» Problem requirements
All entries below must be retyped exactly, though pictures are to be skipped.

» Provided information
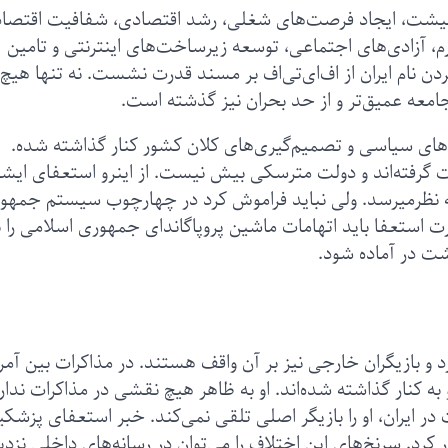
عیشت، ایجاد فرصت‌های شغلی، رشد اقتصادی، شفافیت اقتصا
 آزادی‌های اجتماعی، توسعه زیرساخت‌های اینترنتی و تامین
ن نام ایران از اف‌ای‌تی‌اف بر مسند قدرت نشست. نه تنها هیچ
معه عمیق‌تر و از حد بحران نیز گذشته است.
‌های سیاسی و تصمیم‌گیری‌های کلان کشور کنار گذاشته شده.
ت گرفته‌اند و دولت مترسکی بیش نیست. از اینرو استعفای ایش
ه نظرمیرسد. ولی نباید فراموش کرد در چهارچوب سیستم جمهو
 استعفا باید اتهامات ماشین پروپاگاندای جمهوری اسلامی را ب
ت در آماده شود.
 و بازیگران خارجی نیز بر آن واقف هستند. در مذاکرات بین آمر
به کنار گذاشته شده‌اند. او به ظاهر هیچ نقشی در مذاکرات ندارد
در ایران، او را بازیگر اصلی تلقی نمی‌کند. خبر استعفای پزشکی
 کرد. سرنخ‌های این اختلاف را می‌توان در رسانه‌های داخلی نزد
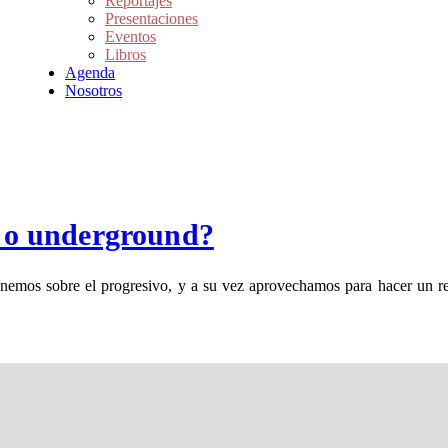
Reportajes
Presentaciones
Eventos
Libros
Agenda
Nosotros
ta o underground?
tenemos sobre el progresivo, y a su vez aprovechamos para hacer un re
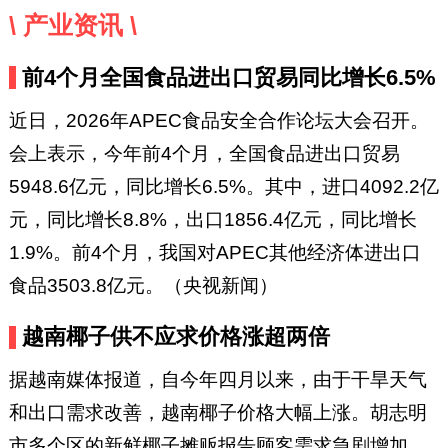
\ 产业资讯 \
前4个月全国食品进出口贸易同比增长6.5%
近日，2026年APEC食品安全合作论坛大会召开。
会上表示，今年前4个月，全国食品进出口贸易
5948.6亿元，同比增长6.5%。其中，进口4092.2亿
元，同比增长8.8%，出口1856.4亿元，同比增长
1.9%。前4个月，我国对APEC其他经济体进出口
食品3503.8亿元。（央视新闻）
越南椰子供不应求价格涨超两倍
据越南媒体报道，自今年四月以来，由于干旱天气
和出口需求改善，越南椰子价格大幅上涨。胡志明
市多个区的新鲜椰子摊贩报告顾客需求急剧增加。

» Written solution
عیشت، ایجاد فرصت‌های شغلی، رشد اقتصادی، شفافیت اقتصا
 آزادی‌های اجتماعی، توسعه زیرساخت‌های اینترنتی و تامین
ن نام ایران از اف‌ای‌تی‌اف بر مسند قدرت نشست. نه تنها هیچ
معه عمیق‌تر و از حد بحران نیز گذشته است.
‌های سیاسی و تصمیم‌گیری‌های کلان کشور کنار گذاشته شده.
ت گرفته‌اند و دولت مترسکی بیش نیست. از اینرو استعفای ایش
ه نظرمیرسد. ولی نباید فراموش کرد در چهارچوب سیستم جمهو
 استعفا باید اتهامات ماشین پروپاگاندای جمهوری اسلامی را ب
ت در آماده شود.
 و بازیگران خارجی نیز بر آن واقف هستند. در مذاکرات بین آمر
به کنار گذاشته شده‌اند. او به ظاهر هیچ نقشی در مذاکرات ندارد
در ایران، او را بازیگر اصلی تلقی نمی‌کند. خبر استعفای پزشکی
 کرد. سرنخ‌های این اختلاف را می‌توان در رسانه‌های داخلی نزد
Reportajes
Presentaciones
Eventos
Libros
Agenda
Nosotros
ta o underground?
tenemos sobre el progresivo, y a su vez aprovechamos para hacer un re
\ 产业资讯 \
前4个月全国食品进出口贸易同比增长6.5%
近日，2026年APEC食品安全合作论坛大会召开。
会上表示，今年前4个月，全国食品进出口贸易
5948.6亿元，同比增长6.5%。其中，进口4092.2亿
元，同比增长8.8%，出口1856.4亿元，同比增长
1.9%。前4个月，我国对APEC其他经济体进出口
食品3503.8亿元。（央视新闻）
越南椰子供不应求价格涨超两倍
据越南媒体报道，自今年四月以来，由于干旱天气
和出口需求改善，越南椰子价格大幅上涨。胡志明
市多个区的新鲜椰子摊贩报告顾客需求急剧增加。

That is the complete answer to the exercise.